Definitely a great way to pass time, get clean and bond. When the baby is little it definitely helps to have another adult for extra hand and getting in and out but I suppose if you were prepared (having towels laid out and a bouncy chair or something next to the tub) you could do it alone.

We have a clawfoot tub and I'd say almost every other night I take a big 'ole bubble bath and both my boys (4 and 1) are diving in after me. It's a nice way to relax as they get older b/c they are confined to the bathtub.







!


----------



## Bookworm715 (Dec 31, 2008)

I'm not sure there is anything better than bathing with a squishy baby!
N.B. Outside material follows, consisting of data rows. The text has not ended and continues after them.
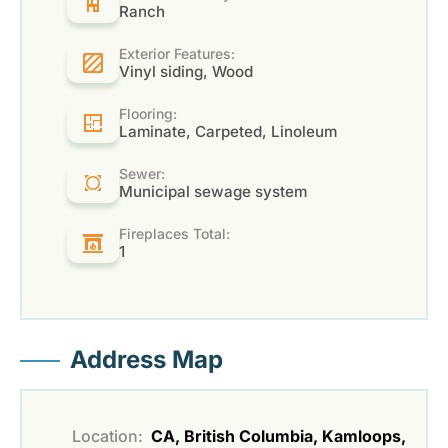
Ranch
Exterior Features:
Vinyl siding, Wood
Flooring:
Laminate, Carpeted, Linoleum
Sewer:
Municipal sewage system
Fireplaces Total:
1
Address Map
Location:
CA, British Columbia, Kamloops,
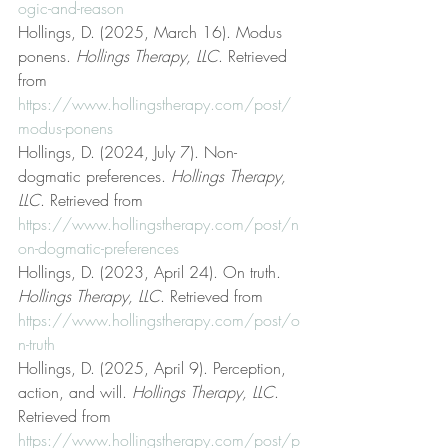
ogic-and-reason
Hollings, D. (2025, March 16). Modus 
ponens. 
Hollings Therapy, LLC
. Retrieved 
from 
https://www.hollingstherapy.com/post/
modus-ponens
Hollings, D. (2024, July 7). Non-
dogmatic preferences. 
Hollings Therapy, 
LLC
. Retrieved from 
https://www.hollingstherapy.com/post/n
on-dogmatic-preferences
Hollings, D. (2023, April 24). On truth. 
Hollings Therapy, LLC
. Retrieved from 
https://www.hollingstherapy.com/post/o
n-truth
Hollings, D. (2025, April 9). Perception, 
action, and will. 
Hollings Therapy, LLC
. 
Retrieved from 
https://www.hollingstherapy.com/post/p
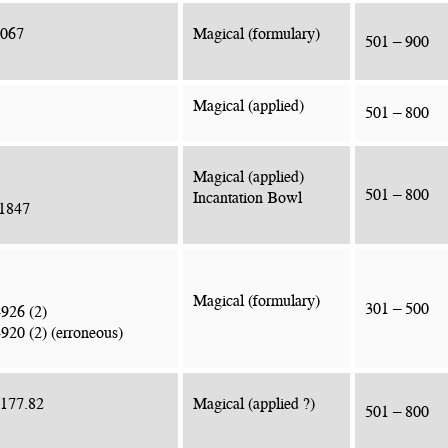
2067
Magical (formulary)
501 – 900
Magical (applied)
501 – 800
Magical (applied)
501 – 800
Incantation Bowl
.1847
Magical (formulary)
301 – 500
4926 (2)
920 (2) (erroneous)
2177.82
Magical (applied ?)
501 – 800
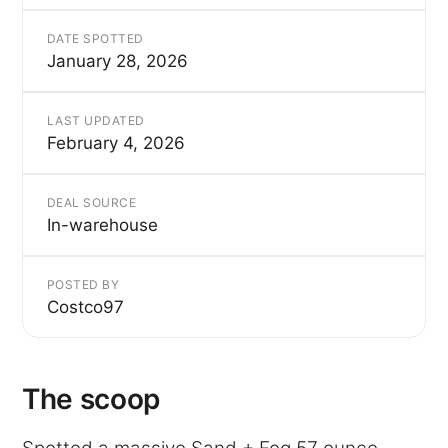
DATE SPOTTED
January 28, 2026
LAST UPDATED
February 4, 2026
DEAL SOURCE
In-warehouse
POSTED BY
Costco97
The scoop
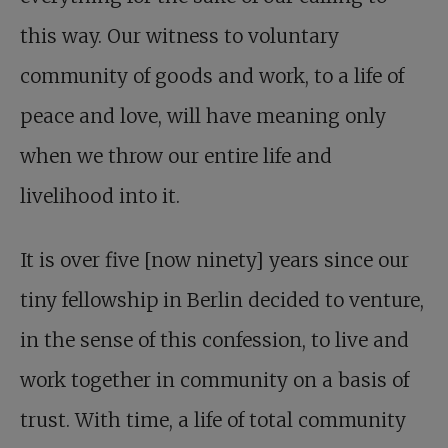
this way. Our witness to voluntary
community of goods and work, to a life of
peace and love, will have meaning only
when we throw our entire life and
livelihood into it.
It is over five [now ninety] years since our
tiny fellowship in Berlin decided to venture,
in the sense of this confession, to live and
work together in community on a basis of
trust. With time, a life of total community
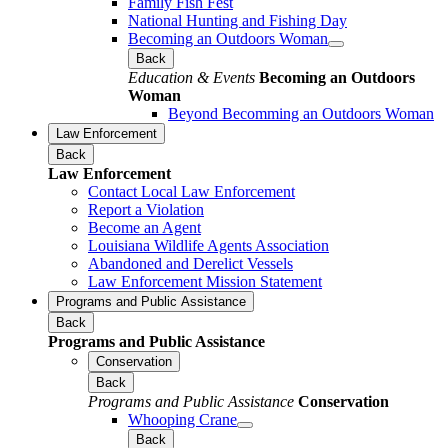
Family Fish Fest
National Hunting and Fishing Day
Becoming an Outdoors Woman
Back
Education & Events
Becoming an Outdoors
Woman
Beyond Becomming an Outdoors Woman
Law Enforcement
Back
Law Enforcement
Contact Local Law Enforcement
Report a Violation
Become an Agent
Louisiana Wildlife Agents Association
Abandoned and Derelict Vessels
Law Enforcement Mission Statement
Programs and Public Assistance
Back
Programs and Public Assistance
Conservation
Back
Programs and Public Assistance
Conservation
Whooping Crane
Back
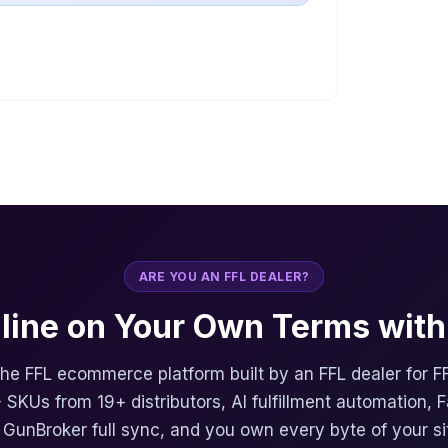
ARE YOU AN FFL DEALER?
nline on Your Own Terms with 
 the FFL ecommerce platform built by an FFL dealer for F
 SKUs from 19+ distributors, AI fulfillment automation, 
, GunBroker full sync, and you own every byte of your si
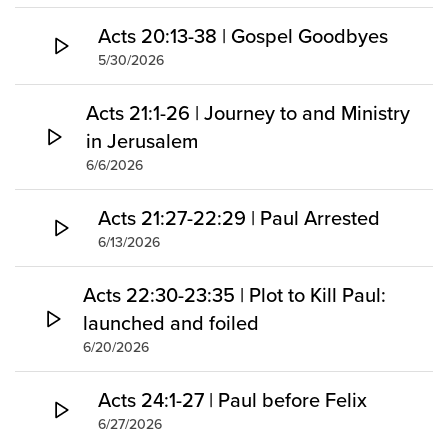
Acts 20:13-38 | Gospel Goodbyes
5/30/2026
Acts 21:1-26 | Journey to and Ministry
in Jerusalem
6/6/2026
Acts 21:27-22:29 | Paul Arrested
6/13/2026
Acts 22:30-23:35 | Plot to Kill Paul:
launched and foiled
6/20/2026
Acts 24:1-27 | Paul before Felix
6/27/2026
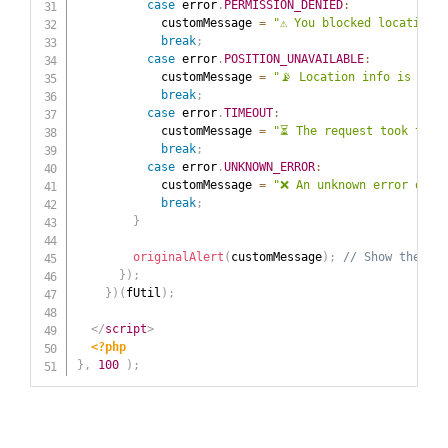
case
 error
.
PERMISSION_DENIED
:
            customMessage 
=
"⚠️ You blocked location 
break
;
case
 error
.
POSITION_UNAVAILABLE
:
            customMessage 
=
"📡 Location info is not 
break
;
case
 error
.
TIMEOUT
:
            customMessage 
=
"⏳ The request took too 
break
;
case
 error
.
UNKNOWN_ERROR
:
            customMessage 
=
"❌ An unknown error occu
break
;
}
originalAlert
(
customMessage
)
;
// Show thecust
}
)
;
}
)
(
fUtil
)
;
</
script
>
<?php
}
,
100
)
;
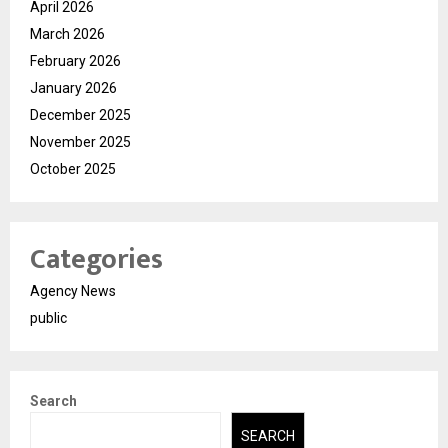
April 2026
March 2026
February 2026
January 2026
December 2025
November 2025
October 2025
Categories
Agency News
public
Search
SEARCH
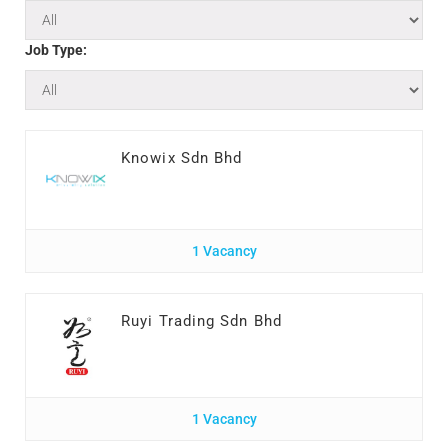
Job Type:
Knowix Sdn Bhd
1 Vacancy
Ruyi Trading Sdn Bhd
1 Vacancy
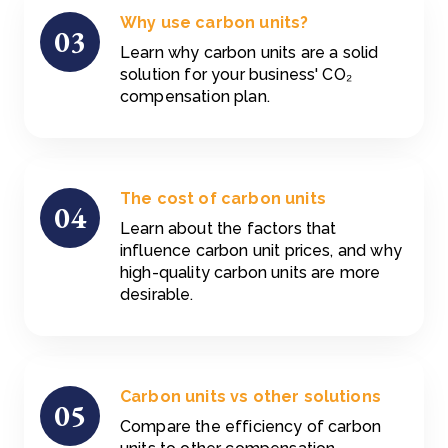
Why use carbon units?
03
Learn why carbon units are a solid
solution for your business' CO₂
compensation plan.
The cost of carbon units
04
Learn about the factors that
influence carbon unit prices, and why
high-quality carbon units are more
desirable.
Carbon units vs other solutions
05
Compare the efficiency of carbon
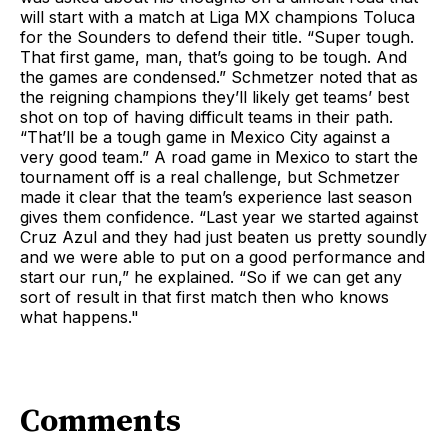
will start with a match at Liga MX champions Toluca
for the Sounders to defend their title. “Super tough.
That first game, man, that’s going to be tough. And
the games are condensed.” Schmetzer noted that as
the reigning champions they’ll likely get teams’ best
shot on top of having difficult teams in their path.
“That’ll be a tough game in Mexico City against a
very good team.” A road game in Mexico to start the
tournament off is a real challenge, but Schmetzer
made it clear that the team’s experience last season
gives them confidence. “Last year we started against
Cruz Azul and they had just beaten us pretty soundly
and we were able to put on a good performance and
start our run,” he explained. “So if we can get any
sort of result in that first match then who knows
what happens."
Comments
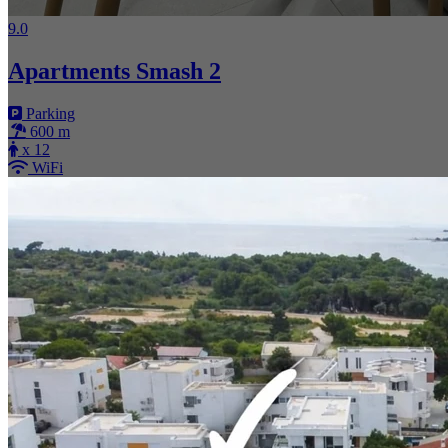
9.0
Apartments Smash 2
Parking
600 m
x 12
WiFi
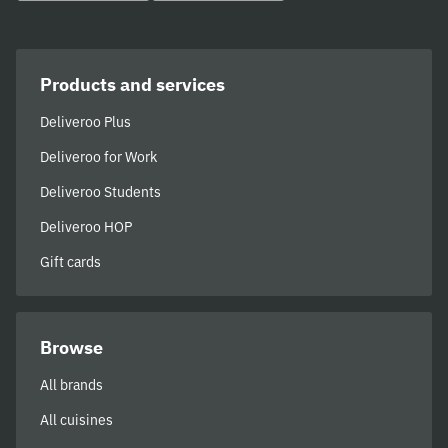
Products and services
Deliveroo Plus
Deliveroo for Work
Deliveroo Students
Deliveroo HOP
Gift cards
Browse
All brands
All cuisines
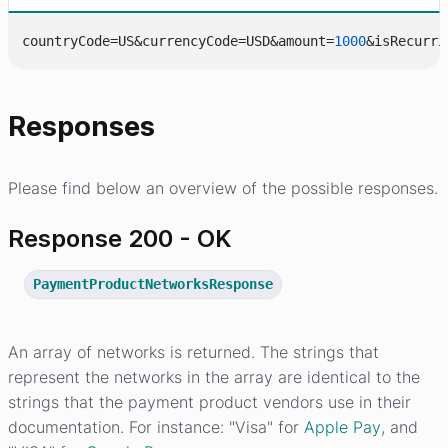
countryCode=US&currencyCode=USD&amount=
1000
&isRecurri
Responses
Please find below an overview of the possible responses.
Response 200 - OK
PaymentProductNetworksResponse
An array of networks is returned. The strings that
represent the networks in the array are identical to the
strings that the payment product vendors use in their
documentation. For instance: "Visa" for
Apple Pay
, and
We started w/ DS when he was a few weeks old and with DD right from the beginning. It was a two-man job at first but you get the hang of it. Now DS, DD, and I take a bath before bedtime and it's a great way to wind down and have 'playtime' together (about the only thing they can do together since DD is only 9 days old!)

It's hard to explain exactly what positions work for us- it's something you just get the hang of when you do it. At first it feels a little scary (a big tub and a tiny baby!) but you will be happy you did it!









Also, it's EXHAUSTING for a little one so they take a great nap afterwards!!


----------



## guest9955 (Dec 23, 2008)

we co bath and co shower with our dd since she was about a month old. Withs something we really look forward to and enjoy. she plays, we relax, what could be better









sorry so short- nursing


----------



## nolonger (Jan 18, 2006)

I think I bathed dd in a sink once...or maybe somebody else bathed her and she didn't like that so I never let it happen again.

All the others I've taken in the bath with me from the beginning; it's the only way mama and baby can both stay clean and it's a lot of fun.

I sort of lean the baby back against my thighs, adjusting the angle for the age and comfort of the baby, and looking into his/her eyes.

The current baby took awhile to warm up to bathing, so at first I kept the water level fairly low and just showed him what it was like with the stream and the washcloth until he was ready to splash around, He loves bathing now, but often falls asleep in the tub.


----------



## sharon.gmc (Nov 17, 2008)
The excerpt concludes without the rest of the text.